======== AVAILABLE RECORDS

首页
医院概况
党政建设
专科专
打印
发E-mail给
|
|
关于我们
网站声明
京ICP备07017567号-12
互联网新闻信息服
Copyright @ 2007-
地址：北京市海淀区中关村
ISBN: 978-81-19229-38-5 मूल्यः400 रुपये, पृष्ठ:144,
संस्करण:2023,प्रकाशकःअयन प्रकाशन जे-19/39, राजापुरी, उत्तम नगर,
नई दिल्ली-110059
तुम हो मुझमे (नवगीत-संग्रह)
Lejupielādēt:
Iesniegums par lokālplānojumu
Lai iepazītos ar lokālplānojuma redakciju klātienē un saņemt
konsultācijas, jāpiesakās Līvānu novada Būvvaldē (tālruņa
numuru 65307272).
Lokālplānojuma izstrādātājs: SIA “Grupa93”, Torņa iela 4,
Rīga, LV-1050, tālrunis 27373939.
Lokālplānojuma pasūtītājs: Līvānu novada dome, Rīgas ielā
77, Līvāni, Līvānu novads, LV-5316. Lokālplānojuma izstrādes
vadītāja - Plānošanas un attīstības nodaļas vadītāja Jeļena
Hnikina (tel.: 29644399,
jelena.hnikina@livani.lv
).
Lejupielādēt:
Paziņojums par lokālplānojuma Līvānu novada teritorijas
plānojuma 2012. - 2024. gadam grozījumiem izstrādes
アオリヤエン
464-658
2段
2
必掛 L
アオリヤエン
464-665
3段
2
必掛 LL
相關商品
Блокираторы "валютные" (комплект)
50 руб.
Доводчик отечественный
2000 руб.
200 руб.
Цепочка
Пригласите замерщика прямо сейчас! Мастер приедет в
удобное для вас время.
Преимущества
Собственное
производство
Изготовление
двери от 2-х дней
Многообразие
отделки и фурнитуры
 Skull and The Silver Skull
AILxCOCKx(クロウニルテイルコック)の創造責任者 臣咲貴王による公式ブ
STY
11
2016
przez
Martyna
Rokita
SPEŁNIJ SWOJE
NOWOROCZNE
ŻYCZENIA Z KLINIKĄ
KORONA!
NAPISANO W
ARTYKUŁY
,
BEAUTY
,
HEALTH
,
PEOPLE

================

State how many lines in the records above contain the word "Līvānu". Write the number alone.

4